Only the lines containing "they" should appear in the answer, copied from the listing below.

---------- Listed records ----------

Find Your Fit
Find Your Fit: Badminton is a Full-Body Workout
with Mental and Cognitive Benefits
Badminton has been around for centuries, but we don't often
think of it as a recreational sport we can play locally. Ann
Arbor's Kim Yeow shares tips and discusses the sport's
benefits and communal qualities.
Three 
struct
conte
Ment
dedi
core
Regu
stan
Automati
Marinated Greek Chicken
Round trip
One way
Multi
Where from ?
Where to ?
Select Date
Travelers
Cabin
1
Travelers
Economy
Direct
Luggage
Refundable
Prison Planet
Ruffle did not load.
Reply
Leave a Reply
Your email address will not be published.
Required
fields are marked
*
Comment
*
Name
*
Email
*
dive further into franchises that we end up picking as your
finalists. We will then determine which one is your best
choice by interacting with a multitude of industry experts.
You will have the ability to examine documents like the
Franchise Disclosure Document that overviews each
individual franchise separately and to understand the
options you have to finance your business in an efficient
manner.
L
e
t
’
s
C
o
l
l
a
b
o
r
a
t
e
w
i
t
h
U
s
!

----------
---------- Listed records ----------

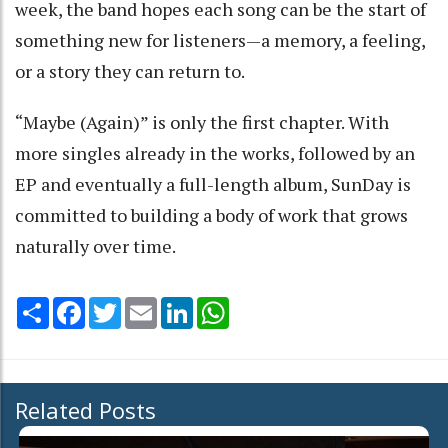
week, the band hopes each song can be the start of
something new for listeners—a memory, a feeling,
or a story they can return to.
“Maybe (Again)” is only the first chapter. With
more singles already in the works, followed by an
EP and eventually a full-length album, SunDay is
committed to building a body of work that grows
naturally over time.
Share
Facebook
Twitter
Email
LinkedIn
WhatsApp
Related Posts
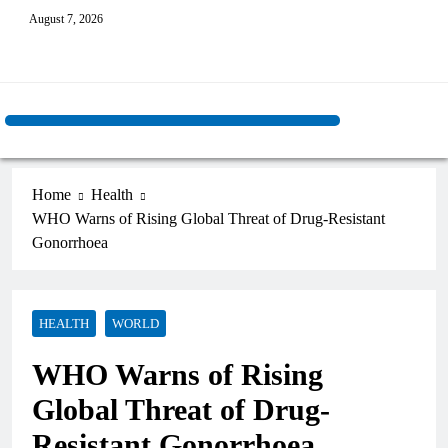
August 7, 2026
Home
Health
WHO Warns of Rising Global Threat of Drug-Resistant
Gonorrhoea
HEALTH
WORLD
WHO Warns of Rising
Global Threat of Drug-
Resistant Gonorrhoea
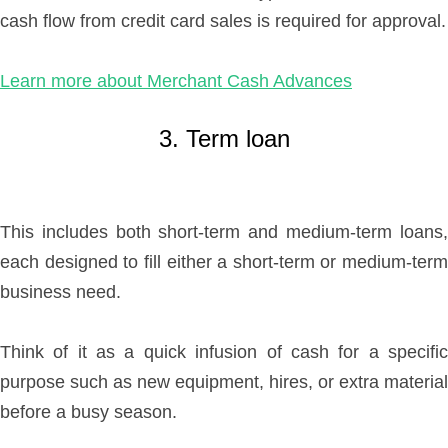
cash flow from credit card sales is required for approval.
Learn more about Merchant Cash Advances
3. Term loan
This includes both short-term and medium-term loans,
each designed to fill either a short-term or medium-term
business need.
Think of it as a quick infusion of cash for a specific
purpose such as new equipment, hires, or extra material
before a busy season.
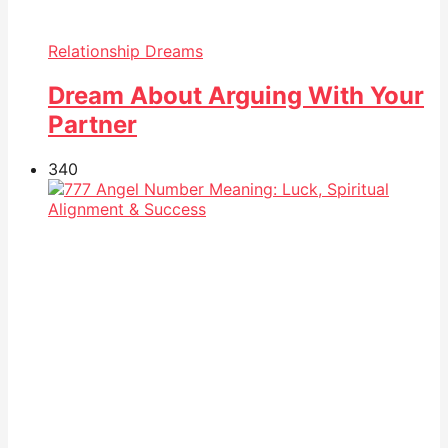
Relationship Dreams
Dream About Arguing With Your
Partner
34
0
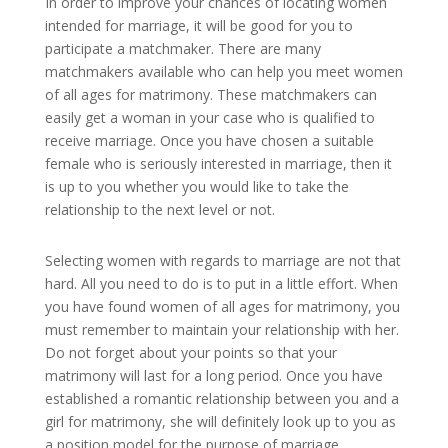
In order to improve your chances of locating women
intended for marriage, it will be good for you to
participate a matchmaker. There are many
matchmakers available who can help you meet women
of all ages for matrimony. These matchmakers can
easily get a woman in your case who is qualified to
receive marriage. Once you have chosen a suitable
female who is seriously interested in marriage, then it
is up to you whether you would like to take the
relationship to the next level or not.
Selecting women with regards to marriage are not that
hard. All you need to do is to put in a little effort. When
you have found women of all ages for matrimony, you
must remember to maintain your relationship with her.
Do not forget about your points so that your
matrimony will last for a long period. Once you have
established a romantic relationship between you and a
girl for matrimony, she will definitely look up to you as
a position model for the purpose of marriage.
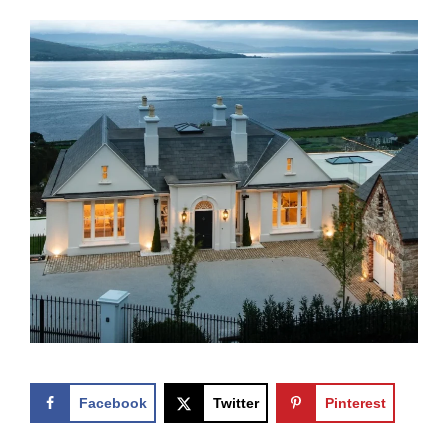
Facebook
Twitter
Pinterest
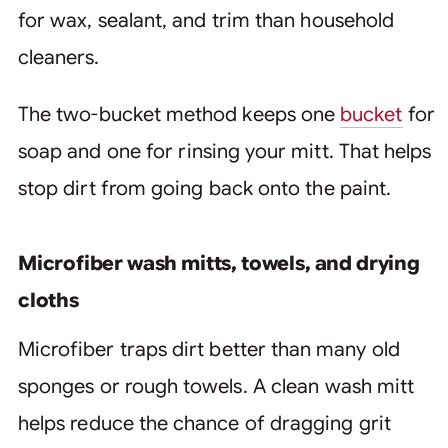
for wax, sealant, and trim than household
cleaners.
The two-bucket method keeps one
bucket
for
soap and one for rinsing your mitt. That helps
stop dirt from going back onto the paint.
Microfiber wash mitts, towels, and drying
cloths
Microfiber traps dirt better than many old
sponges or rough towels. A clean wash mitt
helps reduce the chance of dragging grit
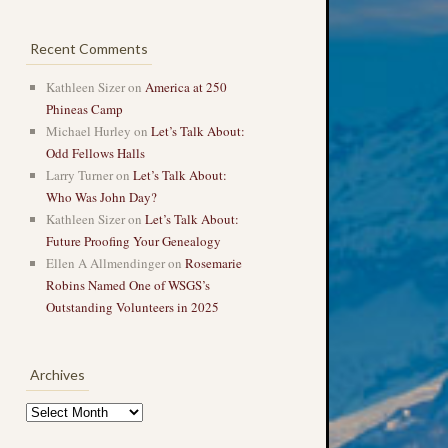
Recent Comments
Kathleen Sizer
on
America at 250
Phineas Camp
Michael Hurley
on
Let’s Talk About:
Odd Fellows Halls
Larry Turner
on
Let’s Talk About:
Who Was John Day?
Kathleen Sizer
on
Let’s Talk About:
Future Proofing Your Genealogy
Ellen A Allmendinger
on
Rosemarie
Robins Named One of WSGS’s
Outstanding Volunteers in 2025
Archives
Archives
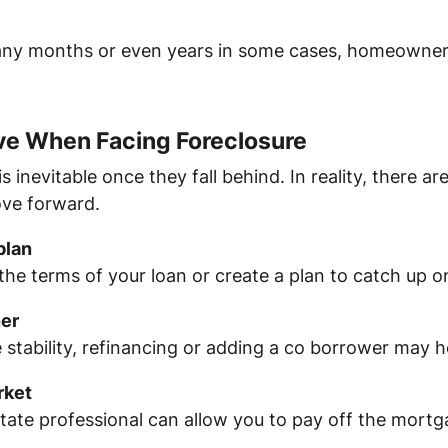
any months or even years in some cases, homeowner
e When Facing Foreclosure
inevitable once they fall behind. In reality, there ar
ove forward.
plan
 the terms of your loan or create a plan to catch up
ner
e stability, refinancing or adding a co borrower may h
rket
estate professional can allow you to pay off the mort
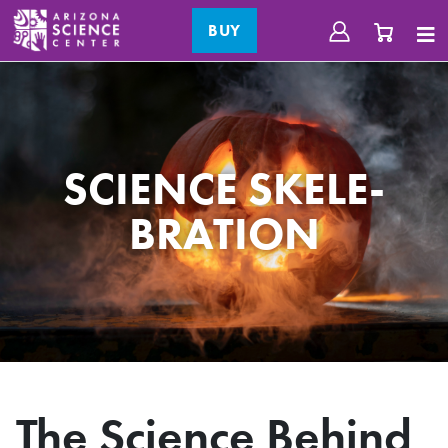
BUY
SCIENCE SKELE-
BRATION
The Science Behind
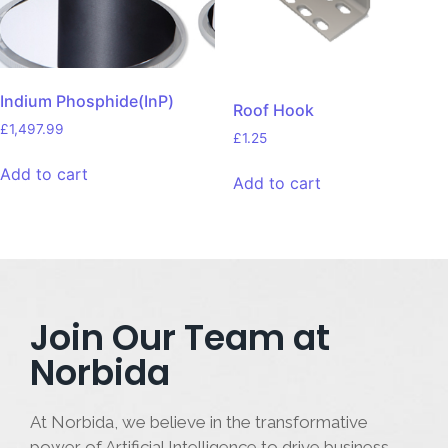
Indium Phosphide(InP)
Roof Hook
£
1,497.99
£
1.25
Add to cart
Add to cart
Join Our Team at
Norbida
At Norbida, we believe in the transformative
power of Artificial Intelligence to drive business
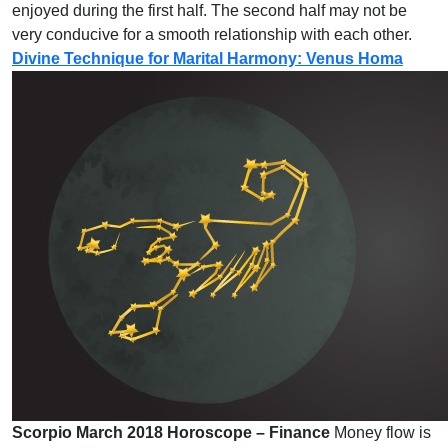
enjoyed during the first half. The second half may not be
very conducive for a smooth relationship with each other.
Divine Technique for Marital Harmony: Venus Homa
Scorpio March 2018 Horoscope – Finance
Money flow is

----------

Reply —
or a story they can return to.
inevitable once they fall behind. In reality, there ar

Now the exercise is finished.